There will be one in-class midterm as described on the course calendar. Students will be allowed one standard letter (8.5" x 11") page of notes during exams. Use of electronic communication devices (phones, laptops, e-readers, etc.) is banned during the exam.
The final project is an opportunity for more open-ended exploration of concepts in the course. This can be completed individually or in groups of 2; working in groups is encouraged! Several options will be provided. Students will write a brief 1-page proposal describing what they plan to do and how they plan to do it, which the course staff will provide feedback on.
Your final grade is computed based on the total points earned across all assignments. The final grade is mapped to a letter as follows, with grades on the boundary receiving the higher grade:
A | 100 - 93.3 |
A- | 93.3 - 90.0 |
B+ | 90.0 - 86.6 |
B | 86.6 - 83.3 |
B- | 83.3 - 80.0 |
C+ | 80.0 - 76.6 |
C | 76.6 - 73.3 |
C- | 73.3 - 70.0 |
D | 70 - 65 |
F | below 65 |
Depending on class performance, the instructors may shift these boundaries down to raise students' grades.

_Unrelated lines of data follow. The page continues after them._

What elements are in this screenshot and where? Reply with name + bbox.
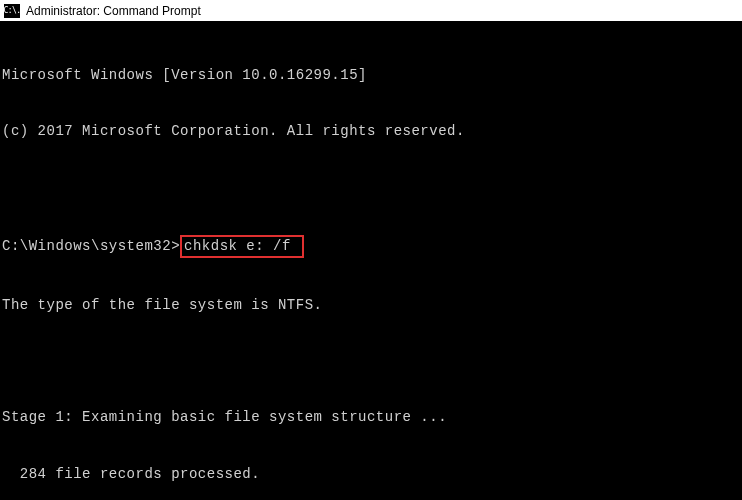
window-title: Administrator: Command Prompt [26,4,201,18]
prompt-path: C:\Windows\system32> [2,237,180,256]
terminal-output[interactable]: Microsoft Windows [Version 10.0.16299.15… [0,22,742,500]
window-titlebar: C:\. Administrator: Command Prompt [0,0,742,22]
blank-line [2,179,742,197]
copyright-line: (c) 2017 Microsoft Corporation. All righ… [2,122,742,141]
command-highlight: chkdsk e: /f [180,235,304,258]
stage1-header: Stage 1: Examining basic file system str… [2,408,742,427]
stage1-l1: 284 file records processed. [2,465,742,484]
fs-type-line: The type of the file system is NTFS. [2,296,742,315]
blank-line [2,352,742,370]
cmd-icon: C:\. [4,4,20,18]
version-line: Microsoft Windows [Version 10.0.16299.15… [2,66,742,85]
command-prompt-line: C:\Windows\system32>chkdsk e: /f [2,235,742,258]
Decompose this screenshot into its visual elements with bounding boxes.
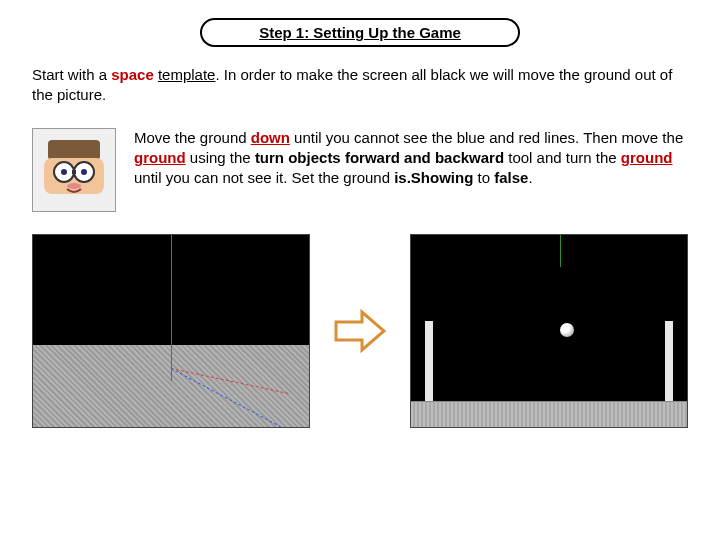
svg-point-5 <box>61 169 67 175</box>
instr-t2: until you cannot see the blue and red li… <box>290 129 683 146</box>
scene2-floor <box>411 401 687 427</box>
instr-t6: to <box>473 169 494 186</box>
svg-point-6 <box>81 169 87 175</box>
instr-t5: until you can not see it. Set the ground <box>134 169 394 186</box>
scene2-right-paddle <box>665 321 673 401</box>
instr-t1: Move the ground <box>134 129 251 146</box>
instr-t7: . <box>528 169 532 186</box>
images-row <box>32 234 688 428</box>
instr-t4: tool and turn the <box>504 149 621 166</box>
step-header: Step 1: Setting Up the Game <box>200 18 520 47</box>
keyword-isshowing: is.Showing <box>394 169 473 186</box>
svg-rect-7 <box>72 170 76 174</box>
cartoon-face-icon <box>38 134 110 206</box>
keyword-false: false <box>494 169 528 186</box>
scene2-green-axis <box>560 235 561 267</box>
svg-point-8 <box>67 183 81 189</box>
instruction-text: Move the ground down until you cannot se… <box>134 128 688 212</box>
intro-paragraph: Start with a space template. In order to… <box>32 65 688 106</box>
keyword-ground-1: ground <box>134 149 186 166</box>
instr-t3: using the <box>186 149 255 166</box>
step-title: Step 1: Setting Up the Game <box>259 24 461 41</box>
keyword-space: space <box>111 66 154 83</box>
arrow-icon <box>332 308 388 354</box>
scene1-green-axis <box>171 235 172 381</box>
keyword-template: template <box>158 66 216 83</box>
scene2-ball <box>560 323 574 337</box>
intro-text-a: Start with a <box>32 66 111 83</box>
scene2-left-paddle <box>425 321 433 401</box>
before-scene <box>32 234 310 428</box>
svg-rect-1 <box>48 140 100 160</box>
keyword-ground-2: ground <box>621 149 673 166</box>
instruction-row: Move the ground down until you cannot se… <box>32 128 688 212</box>
after-scene <box>410 234 688 428</box>
keyword-down: down <box>251 129 290 146</box>
keyword-tool: turn objects forward and backward <box>255 149 504 166</box>
character-icon <box>32 128 116 212</box>
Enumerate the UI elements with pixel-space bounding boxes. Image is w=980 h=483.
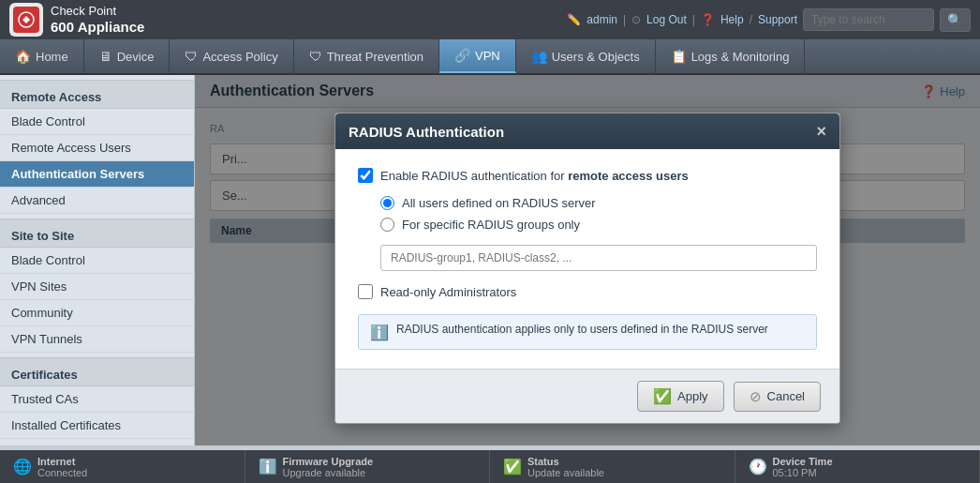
users-icon: 👥 [531,49,547,64]
firmware-icon: ℹ️ [259,458,277,475]
sidebar-item-advanced[interactable]: Advanced [0,188,194,214]
nav-device-label: Device [117,50,155,64]
home-icon: 🏠 [15,49,31,64]
enable-radius-label[interactable]: Enable RADIUS authentication for remote … [380,169,689,183]
radio-specific-groups-row: For specific RADIUS groups only [380,218,817,232]
search-button[interactable]: 🔍 [940,8,971,32]
sidebar-item-blade-control-sts[interactable]: Blade Control [0,248,194,274]
nav-logs-label: Logs & Monitoring [691,50,790,64]
readonly-admin-label[interactable]: Read-only Administrators [380,285,516,299]
logs-icon: 📋 [671,49,687,64]
modal-body: Enable RADIUS authentication for remote … [335,149,839,369]
sidebar-item-remote-access-users[interactable]: Remote Access Users [0,135,194,161]
sidebar-item-vpn-sites[interactable]: VPN Sites [0,274,194,300]
all-users-label[interactable]: All users defined on RADIUS server [402,196,596,210]
radio-group: All users defined on RADIUS server For s… [380,196,817,232]
help-link[interactable]: Help [720,13,744,26]
sidebar-item-installed-certs[interactable]: Installed Certificates [0,413,194,439]
device-icon: 🖥 [99,49,112,64]
support-link[interactable]: Support [758,13,797,26]
sidebar-item-authentication-servers[interactable]: Authentication Servers [0,161,194,188]
cancel-icon: ⊘ [750,388,762,405]
nav-device[interactable]: 🖥 Device [84,39,171,73]
nav-access-policy-label: Access Policy [202,50,277,64]
internet-icon: 🌐 [13,458,32,475]
nav-bar: 🏠 Home 🖥 Device 🛡 Access Policy 🛡 Threat… [0,39,980,75]
nav-vpn-label: VPN [475,49,500,63]
sidebar-section-remote-access: Remote Access [0,80,194,109]
system-status: Update available [527,467,604,478]
firmware-status: Upgrade available [283,467,366,478]
apply-icon: ✅ [653,387,672,405]
nav-access-policy[interactable]: 🛡 Access Policy [170,39,293,73]
sidebar-item-community[interactable]: Community [0,300,194,326]
sidebar-section-certificates: Certificates [0,357,194,386]
modal-header: RADIUS Authentication × [335,113,839,149]
sidebar: Remote Access Blade Control Remote Acces… [0,75,195,445]
app-name: Check Point 600 Appliance [51,4,144,36]
nav-home-label: Home [36,50,68,64]
time-value: 05:10 PM [773,467,817,478]
enable-radius-checkbox[interactable] [358,168,373,183]
system-icon: ✅ [503,458,522,475]
threat-icon: 🛡 [309,49,322,64]
time-label: Device Time [773,456,833,467]
readonly-admin-checkbox[interactable] [358,284,373,299]
edit-icon: ✏️ [567,13,581,26]
modal-title: RADIUS Authentication [349,124,504,140]
status-internet: 🌐 Internet Connected [0,450,245,483]
info-icon: ℹ️ [370,324,389,341]
nav-users-label: Users & Objects [552,50,640,64]
search-input[interactable] [803,8,934,31]
readonly-admin-row: Read-only Administrators [358,284,817,299]
nav-home[interactable]: 🏠 Home [0,39,84,73]
firmware-label: Firmware Upgrade [283,456,374,467]
info-text: RADIUS authentication applies only to us… [396,323,768,336]
specific-groups-label[interactable]: For specific RADIUS groups only [402,218,580,232]
admin-link[interactable]: admin [587,13,617,26]
radius-groups-input[interactable] [380,245,817,271]
radius-auth-modal: RADIUS Authentication × Enable RADIUS au… [334,113,840,424]
clock-icon: 🕐 [749,458,767,475]
top-bar-actions: ✏️ admin | ⊙ Log Out | ❓ Help / Support … [567,8,971,32]
logout-link[interactable]: Log Out [646,13,687,26]
nav-threat-label: Threat Prevention [327,50,423,64]
sidebar-section-site-to-site: Site to Site [0,219,194,248]
status-bar: 🌐 Internet Connected ℹ️ Firmware Upgrade… [0,450,980,483]
nav-threat-prevention[interactable]: 🛡 Threat Prevention [294,39,439,73]
help-icon: ❓ [701,13,715,26]
top-bar: Check Point 600 Appliance ✏️ admin | ⊙ L… [0,0,980,39]
content-area: Authentication Servers ❓ Help RA Pri... … [195,75,980,445]
nav-logs-monitoring[interactable]: 📋 Logs & Monitoring [656,39,806,73]
internet-status: Connected [37,467,87,478]
specific-groups-radio[interactable] [380,218,394,232]
status-firmware: ℹ️ Firmware Upgrade Upgrade available [245,450,491,483]
sidebar-item-vpn-tunnels[interactable]: VPN Tunnels [0,326,194,353]
app-logo: Check Point 600 Appliance [9,3,144,37]
sidebar-item-trusted-cas[interactable]: Trusted CAs [0,386,194,413]
modal-close-button[interactable]: × [816,123,826,140]
main-area: Remote Access Blade Control Remote Acces… [0,75,980,445]
app-logo-icon [9,3,43,37]
status-system: ✅ Status Update available [490,450,735,483]
all-users-radio[interactable] [380,196,394,210]
sidebar-item-blade-control-ra[interactable]: Blade Control [0,109,194,135]
logout-icon: ⊙ [631,13,641,26]
info-note: ℹ️ RADIUS authentication applies only to… [358,314,817,350]
radio-all-users-row: All users defined on RADIUS server [380,196,817,210]
vpn-icon: 🔗 [454,48,470,63]
cancel-button[interactable]: ⊘ Cancel [734,382,821,412]
system-label: Status [527,456,604,467]
modal-overlay: RADIUS Authentication × Enable RADIUS au… [195,75,980,445]
enable-checkbox-row: Enable RADIUS authentication for remote … [358,168,817,183]
access-policy-icon: 🛡 [185,49,198,64]
status-time: 🕐 Device Time 05:10 PM [735,450,981,483]
apply-button[interactable]: ✅ Apply [637,381,724,412]
nav-vpn[interactable]: 🔗 VPN [439,39,516,73]
nav-users-objects[interactable]: 👥 Users & Objects [516,39,656,73]
modal-footer: ✅ Apply ⊘ Cancel [335,369,839,423]
internet-label: Internet [37,456,87,467]
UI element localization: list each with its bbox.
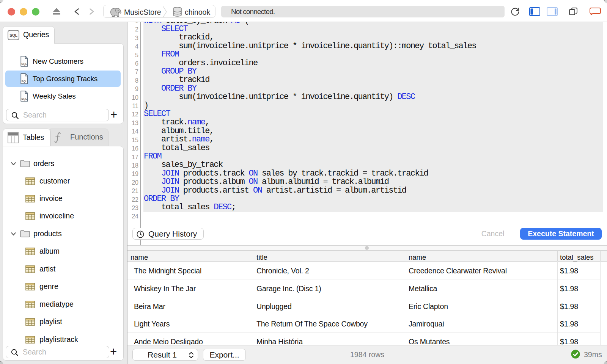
svg-text:SQL: SQL	[9, 33, 17, 38]
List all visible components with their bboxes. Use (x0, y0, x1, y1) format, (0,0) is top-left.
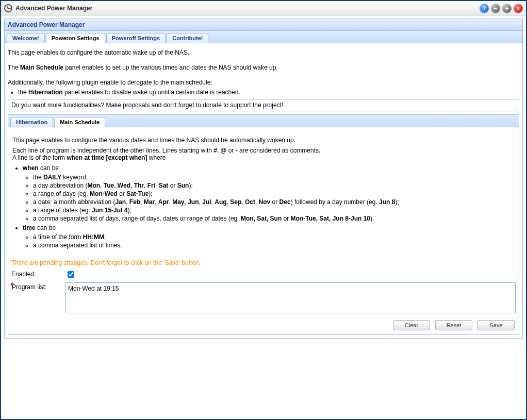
save-button[interactable]: Save (477, 320, 515, 330)
tab-poweroff-settings[interactable]: Poweroff Settings (106, 33, 166, 43)
minimize-button[interactable]: – (491, 4, 500, 13)
app-window: Advanced Power Manager ? – + × Advanced … (0, 0, 527, 420)
daily-a: the (33, 174, 43, 181)
enabled-checkbox[interactable] (68, 271, 74, 278)
dirty-flag-icon (11, 283, 14, 286)
enabled-field (65, 270, 516, 279)
csv-b: Mon, Sat, Sun (241, 215, 282, 222)
tab-main-schedule[interactable]: Main Schedule (54, 117, 105, 127)
content-area: Advanced Power Manager Welcome! Poweron … (1, 15, 526, 419)
window-controls: ? – + × (480, 4, 523, 13)
clear-button[interactable]: Clear (393, 320, 430, 330)
time-sublist: a time of the form HH:MM; a comma separa… (33, 233, 515, 249)
tf-b: HH:MM (83, 233, 104, 241)
daily-b: DAILY (43, 174, 61, 181)
window-title: Advanced Power Manager (15, 5, 480, 12)
intro-line2b: Main Schedule (20, 64, 63, 71)
months-list: Jan, Feb, Mar, Apr, May, Jun, Jul, Aug, … (115, 198, 290, 206)
reset-button[interactable]: Reset (435, 320, 472, 330)
rd-c: or (118, 190, 126, 197)
intro-line1: This page enables to configure the autom… (8, 48, 519, 57)
dt-d: Jun 8 (379, 198, 395, 206)
help-button[interactable]: ? (480, 4, 489, 13)
rdt-b: Jun 15-Jul 4 (92, 207, 127, 214)
programlist-textarea[interactable] (65, 282, 516, 313)
intro-hib-b: Hibernation (28, 89, 63, 96)
enabled-label: Enabled: (11, 270, 65, 278)
schedule-body: This page enables to configure the vario… (8, 127, 519, 334)
intro-line2: The Main Schedule panel enables to set u… (8, 63, 519, 72)
when-sublist: the DAILY keyword; a day abbreviation (M… (33, 174, 515, 222)
time-canbe: can be (36, 224, 56, 231)
p3c: where (147, 154, 166, 161)
tab-poweron-settings[interactable]: Poweron Settings (46, 33, 105, 43)
main-panel: Advanced Power Manager Welcome! Poweron … (4, 19, 523, 339)
when-item: when can be the DAILY keyword; a day abb… (23, 164, 515, 222)
when-canbe: can be (39, 164, 59, 172)
tab-hibernation[interactable]: Hibernation (10, 117, 53, 127)
intro-hib-c: panel enables to disable wake up until a… (63, 89, 240, 96)
p2c: , (217, 147, 221, 154)
sub-tab-strip: Hibernation Main Schedule (8, 115, 519, 127)
p2d: @ (221, 147, 227, 154)
programlist-label-wrap: Program list: (11, 282, 65, 291)
tf-c: ; (104, 233, 106, 241)
csv-c: or (282, 215, 290, 222)
when-label: when (23, 164, 39, 172)
p2e: or (226, 147, 235, 154)
p2b: # (213, 147, 217, 154)
csv-e: ). (370, 215, 374, 222)
intro-hib-a: the (18, 89, 28, 96)
daily-c: keyword; (61, 174, 88, 181)
maximize-button[interactable]: + (502, 4, 512, 13)
rd-b: Mon-Wed (90, 190, 118, 197)
intro-plugin-list: the Hibernation panel enables to disable… (18, 89, 519, 96)
dayabbr-a: a day abbreviation ( (33, 182, 87, 189)
sched-p1: This page enables to configure the vario… (12, 137, 515, 144)
intro-line2c: panel enables to set up the various time… (63, 64, 278, 71)
syntax-list: when can be the DAILY keyword; a day abb… (23, 164, 515, 249)
timeform-item: a time of the form HH:MM; (33, 233, 515, 241)
days-list: Mon, Tue, Wed, Thr, Fri, Sat or Sun (87, 182, 189, 189)
rangedates-item: a range of dates (eg. Jun 15-Jul 4); (33, 207, 515, 214)
dayabbr-c: ); (189, 182, 192, 189)
close-button[interactable]: × (514, 4, 523, 13)
programlist-label: Program list: (12, 283, 46, 291)
rangedays-item: a range of days (eg. Mon-Wed or Sat-Tue)… (33, 190, 515, 197)
rd-e: ); (149, 190, 152, 197)
tf-a: a time of the form (33, 233, 83, 241)
main-tab-strip: Welcome! Poweron Settings Poweroff Setti… (5, 31, 522, 43)
dayabbr-item: a day abbreviation (Mon, Tue, Wed, Thr, … (33, 182, 515, 189)
dt-c: ) followed by a day number (eg. (291, 198, 379, 206)
date-item: a date: a month abbreviation (Jan, Feb, … (33, 198, 515, 206)
sched-p2: Each line of program is independent of t… (12, 147, 515, 154)
panel-title: Advanced Power Manager (5, 19, 522, 31)
time-item: time can be a time of the form HH:MM; a … (23, 224, 515, 249)
sched-p3: A line is of the form when at time [exce… (12, 154, 515, 161)
csv-item: a comma separated list of days, range of… (33, 215, 515, 222)
title-bar: Advanced Power Manager ? – + × (1, 1, 526, 15)
intro-hibernation-item: the Hibernation panel enables to disable… (18, 89, 519, 96)
pending-changes-warning: There are pending changes. Don't forget … (11, 259, 516, 266)
timecsv-item: a comma separated list of times. (33, 242, 515, 249)
p3a: A line is of the form (12, 154, 67, 161)
tab-welcome[interactable]: Welcome! (7, 33, 45, 43)
p2a: Each line of program is independent of t… (12, 147, 213, 154)
csv-a: a comma separated list of days, range of… (33, 215, 241, 222)
rd-d: Sat-Tue (126, 190, 149, 197)
schedule-panel: Hibernation Main Schedule This page enab… (8, 114, 519, 335)
dt-a: a date: a month abbreviation ( (33, 198, 115, 206)
intro-line2a: The (8, 64, 20, 71)
rdt-a: a range of dates (eg. (33, 207, 92, 214)
clock-icon (4, 4, 12, 12)
time-label: time (23, 224, 36, 231)
p3b: when at time [except when] (67, 154, 147, 161)
enabled-row: Enabled: (11, 270, 516, 279)
programlist-field (65, 282, 516, 315)
rdt-c: ); (127, 207, 131, 214)
programlist-row: Program list: (11, 282, 516, 315)
schedule-help: This page enables to configure the vario… (11, 130, 516, 254)
csv-d: Mon-Tue, Sat, Jun 8-Jun 10 (291, 215, 370, 222)
tab-contribute[interactable]: Contribute! (167, 33, 208, 43)
poweron-body: This page enables to configure the autom… (5, 43, 522, 338)
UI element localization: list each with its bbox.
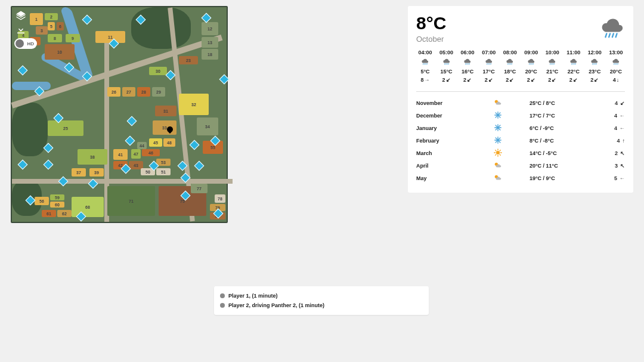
sun-icon [494,148,530,158]
field-29[interactable]: 29 [152,87,165,97]
field-62[interactable]: 62 [57,210,72,217]
hourly-slot: 08:00 18°C 2 ↙ [501,49,519,83]
field-38[interactable]: 38 [78,149,107,165]
layers-icon[interactable] [14,10,27,21]
field-26[interactable]: 26 [107,87,120,97]
map-canvas[interactable]: 1234567891011121318232526272829303132333… [12,7,227,222]
hour-temp: 21°C [546,69,558,75]
field-13[interactable]: 13 [202,37,218,48]
field-5[interactable]: 5 [48,22,55,30]
download-icon[interactable] [14,24,27,36]
poi-marker[interactable] [202,13,212,23]
month-name: May [416,175,494,181]
field-78[interactable]: 78 [215,194,225,203]
field-41[interactable]: 41 [113,149,128,160]
player-status-text: Player 2, driving Panther 2, (1 minute) [228,302,324,308]
hour-time: 07:00 [482,49,496,55]
field-2[interactable]: 2 [45,13,58,20]
snow-icon [494,111,530,120]
poi-marker[interactable] [127,116,137,126]
hour-temp: 20°C [525,69,537,75]
field-60[interactable]: 60 [50,202,64,208]
field-39[interactable]: 39 [89,168,104,177]
monthly-forecast: November 25°C / 8°C 4 ↙December 17°C / 7… [416,91,625,184]
poi-marker[interactable] [194,161,205,171]
hour-temp: 18°C [504,69,516,75]
hourly-slot: 10:00 21°C 2 ↙ [543,49,561,83]
field-18[interactable]: 18 [202,49,218,60]
poi-marker[interactable] [58,177,69,187]
field-23[interactable]: 23 [179,56,198,64]
map-panel[interactable]: HD 1234567891011121318232526272829303132… [11,6,228,223]
poi-marker[interactable] [44,160,54,170]
sun-cloud-icon [494,161,530,171]
current-temperature: 8°C [416,14,446,32]
field-45[interactable]: 45 [149,138,162,147]
poi-marker[interactable] [18,66,28,76]
field-59[interactable]: 59 [50,194,64,200]
field-77[interactable]: 77 [191,184,208,193]
field-71[interactable]: 71 [107,186,155,216]
month-wind: 4 ↑ [595,138,625,144]
hourly-slot: 05:00 15°C 2 ↙ [438,49,456,83]
field-68[interactable]: 68 [72,197,104,217]
hour-wind: 2 ↙ [442,77,451,83]
field-31[interactable]: 31 [155,106,177,116]
field-12[interactable]: 12 [202,22,218,35]
field-37[interactable]: 37 [72,168,86,177]
sun-cloud-icon [494,98,530,108]
hd-toggle[interactable]: HD [14,38,37,49]
field-25[interactable]: 25 [48,120,83,136]
field-27[interactable]: 27 [122,87,135,97]
hour-temp: 5°C [420,69,429,75]
field-47[interactable]: 47 [131,149,141,159]
field-9[interactable]: 9 [66,34,80,42]
field-3[interactable]: 3 [36,26,48,35]
hourly-slot: 06:00 16°C 2 ↙ [459,49,476,83]
hour-time: 10:00 [546,49,559,55]
rain-icon [548,58,556,66]
field-8[interactable]: 8 [48,34,62,42]
field-6[interactable]: 6 [57,22,64,30]
field-28[interactable]: 28 [137,87,150,97]
monthly-row: March 14°C / -5°C 2 ↖ [416,147,625,159]
rain-icon [485,58,493,66]
hour-wind: 2 ↙ [485,77,493,83]
svg-line-2 [612,33,614,37]
rain-icon [527,58,535,66]
field-56[interactable]: 56 [35,197,49,205]
poi-marker[interactable] [82,15,92,25]
field-61[interactable]: 61 [42,210,56,217]
field-33[interactable]: 33 [153,120,177,135]
poi-marker[interactable] [18,160,28,170]
month-name: December [416,113,494,119]
hour-wind: 8 → [420,77,429,83]
field-10[interactable]: 10 [45,44,75,60]
month-temps: 8°C / -8°C [530,138,595,144]
hour-time: 08:00 [503,49,517,55]
svg-line-0 [605,33,606,37]
field-51[interactable]: 51 [156,168,171,175]
hourly-slot: 11:00 22°C 2 ↙ [565,49,583,83]
field-46[interactable]: 46 [142,149,160,156]
hour-wind: 2 ↙ [590,77,599,83]
poi-marker[interactable] [190,140,200,150]
field-34[interactable]: 34 [197,117,218,135]
month-wind: 4 ← [595,113,625,119]
field-48[interactable]: 48 [163,138,175,147]
hour-temp: 16°C [462,69,473,75]
status-dot-icon [220,303,225,308]
svg-line-65 [496,154,496,155]
monthly-row: April 20°C / 11°C 3 ↖ [416,159,625,172]
field-32[interactable]: 32 [179,94,209,115]
hour-wind: 2 ↙ [527,77,535,83]
field-30[interactable]: 30 [149,67,167,75]
month-temps: 19°C / 9°C [530,175,595,181]
poi-marker[interactable] [219,75,230,85]
field-44[interactable]: 44 [137,142,147,149]
hourly-slot: 13:00 20°C 4 ↓ [607,49,625,83]
poi-marker[interactable] [125,136,135,146]
hour-temp: 17°C [483,69,495,75]
hour-time: 12:00 [588,49,602,55]
player-status-text: Player 1, (1 minute) [228,293,278,299]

Please read the department's academic honesty policies. For this course, students should complete all assignments independently, excluding the final project, which may be completed in groups. Limit any discussion of assignments with other students to clarification of the requirements or definitions of the problems, or to understanding the existing code or general course material. Never discuss issues directly relevant to problem solutions with other students. Finally, note that you may not use external resources (e.g., code on Github that does the assigned task) except where explicitly authorized by the course staff.
Be sure you respect these policies when posting on Piazza. Asking clarifying questions, addressing possible bugs in the provided code, etc. are fair game, but you should not discuss solutions in a substantive way. When in doubt, post privately to the instructors.
Students who violate these policies may receive a failing grade on the assignment in question or for the course overall, depending on the instructors' judgment and the severity of the infraction.
Disabilities: Students with disabilities may request appropriate academic accommodations from the Division of Diversity and Community Engagement, Services for Students with Disabilities at 512-471-6259.